Mais, au-delà, le niveau élevé du prix signifie la fin de ce pétrole à bon marché qui fut à la base de la croissance productiviste. L’accès à la ressource est en effet limité pour des raisons géopolitiques et géologiques. Les désastres de la guerre en Irak, les multiples conflits pour le contrôle de la ressource, illustrés, par exemple, par les destructions de pipelines au Nigeria, en limitent les accès, et la diminution des réserves conventionnelles, d’exploitation peu coûteuse, raréfie l’offre.
Les profits des firmes pétrolières ont servi à la distribution de dividendes ou au rachat d’actions plutôt qu’à l’investissement pour la recherche et les énergies renouvelables. Pendant ce temps, la demande continue sa progression, de la part des pays émergents, certes, mais aussi des pays riches : les États-Unis sont le premier importateur mondial de pétrole et consomment 25~% du total mondial, au nom de leur célèbre formule : «Le mode de vie des États-Unis n’est pas négociable.» Or il est devenu écologiquement et socialement insoutenable.

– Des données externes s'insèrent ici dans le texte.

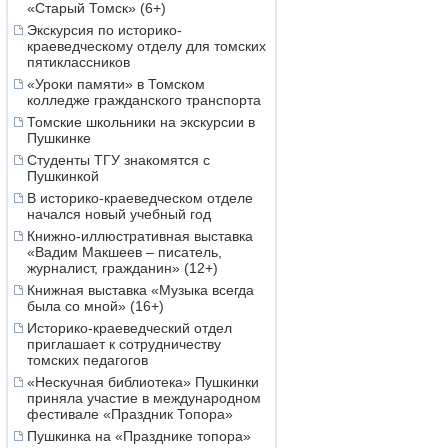
«Старый Томск» (6+)
Экскурсия по историко-
краеведческому отделу для томских
пятиклассников
«Уроки памяти» в Томском
колледже гражданского транспорта
Томские школьники на экскурсии в
Пушкинке
Студенты ТГУ знакомятся с
Пушкинкой
В историко-краеведческом отделе
начался новый учебный год
Книжно-иллюстративная выставка
«Вадим Макшеев – писатель,
журналист, гражданин» (12+)
Книжная выставка «Музыка всегда
была со мной» (16+)
Историко-краеведческий отдел
приглашает к сотрудничеству
томских педагогов
«Нескучная библиотека» Пушкинки
приняла участие в международном
фестивале «Праздник Топора»
Пушкинка на «Празднике топора»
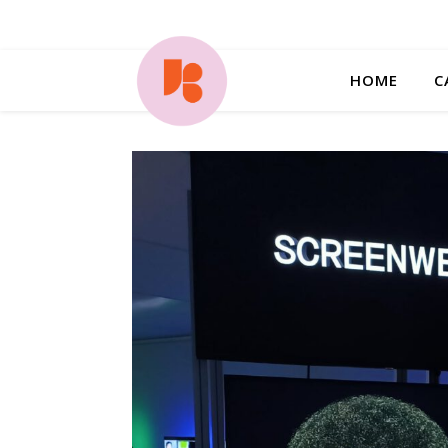
HOME
C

Alors que les responsables «politiques» semblent tout à coup découvrir le problème qu’ils auraient dû anticiper, des mesures d’urgence sont maintenant nécessaires. Elles ne peuvent toutefois s’exempter du dérèglement climatique provoqué par la surconsommation des énergies fossiles, et elles doivent s’inscrire dans la perspective de la diversification, de l’efficacité et de la sobriété énergétiques. Pour soutenir les catégories sociales les plus pénalisées et réaliser les investissements nécessaires à la reconversion énergétique, ce sont légitimement les profits gigantesques des compagnies pétrolières qui doivent être taxés. Ces dernières alignent leurs marges sur les cours du baril ; en 2007, les profits nets d’Exxon ont atteint 35~milliards de dollars, ceux de Total 12,2~milliards d’euros (6,26 en 2002).
Par ailleurs, la taxe intérieure sur les produits pétroliers (Tipp), calculée sur les volumes, doit également s’appliquer au transport aérien. Ainsi, et contrairement à ce que laisse entendre Nicolas Sarkozy, ce sont des ressources collectives, notamment obtenues par des taxes globales sur l’utilisation de l’énergie, qui permettront de répondre aux objectifs de réduction des émissions de gaz à effet de serre et aux besoins de financement pour les transports en commun, la relocalisation des activités, la réhabilitation de l’habitat, seules voies durables pour sortir du piège qui se referme notamment sur les plus démunis.